My first memorable experience in customer services was when, as an 18 year old, I started a new job in Zurich as a hotel receptionist.
On my first morning a client swept into the lobby, threw his bags towards the porter and marched towards me. He stood to attention at the desk and demanded his key. At this moment four problems flashed through my mind;
- Check-in can never usually occur before 2 or possibly 1 o’clock and I knew that no rooms were ready.
- The hotel had a deliberate overbooking policy and chances were that this man was destined to be a kick-out.
- As a trainee in the deep-end I was powerless.
- The man was a rude, moody and clearly had had a few problems before finding himself in front of me.
In short, the situation was a mess, my reception manager, a certain F*** Kaufmann eventually waded in, exchanged insults with the client and then ‘found’ a room that just happened to be 40% more expensive than anticipated. After all, he frequently reminded me that increasing hotel profits was his key aim and if it meant a bit of ‘banter’ on the way, it was all part of the process.
This kind of situation has dogged me for the last 40 years. I have always been in a customer facing role and no matter how much due diligence or how many prayers, the risk of conflict in whatever seller/buyer scenario I have been in has never vanished.
There are two cycles at play that have a nasty habit of intersecting;
Supplier Error Cycle (SEC)
- Somebody makes an error or takes a deliberate risk
- The next person down the line is either unaware of step 1, or is unable to do anything about it
- The error comes to the fore and compounds
- Blame ensues
- Compensation is demanded (financial, a ‘pound of flesh’ apology or the chance to gloat)
- Trust is gone
Client Over-demand cycle (aka ‘Don’t you know who I am ?”)
- Client awakes / travels / always is in a bad mood. This can be for many reasons (problems at home, problems at work, life is miserable etc)
- The next persons down the unfolding line of the client’s day are either unaware of step 1, or are unable to do anything about it.
- Hers / his good manners / judgement / civility retreat to the rear, a red mist compounds
- Blame ensues
- Compensation is demanded
- Trust is gone.
These unpleasant cycles were high on my mind when I decided to escape the world of commerce and venture into Learning & Development and I looked forward to operating in the fuzzier, cuddlier worlds of education, coaching and training. How naive was I?

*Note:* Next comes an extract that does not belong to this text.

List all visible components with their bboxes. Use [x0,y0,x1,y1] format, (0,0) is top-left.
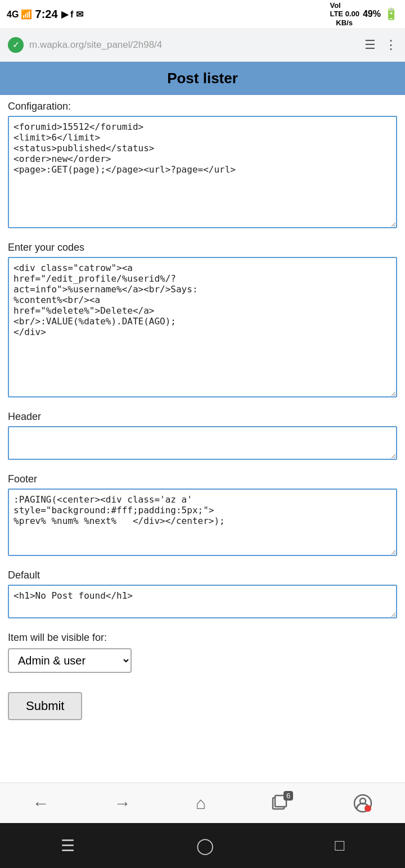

It soon became clear that in any situation, there’s always somebody who tries to take advantage of a perceived error by the seller. The so-called compensation culture is now so well developed that even when your car has been pranged and you tell the insurers you have no whiplash, your knees, back and spirit are intact and you do not want to hear from any ‘approved’ third parties that phone calls flood in from the Sub-Continent, North Wales and somewhere near Telford (for readers that don’t know the UK, it’s a series of [albeit pleasant] roundabouts and not much else) all offering the chance to turn your misfortune into money.
It’s all set up to help what a builder friend of mine termed ‘Cowboy Clients’. Customers who enter a transaction with every intent of pouncing on and embellishing anything that goes wrong purely to get something back.
The concept of Gold Diggers is no longer new and sooner or later somebody clever had to come up with a way of turning things around and that somebody was the IT industry.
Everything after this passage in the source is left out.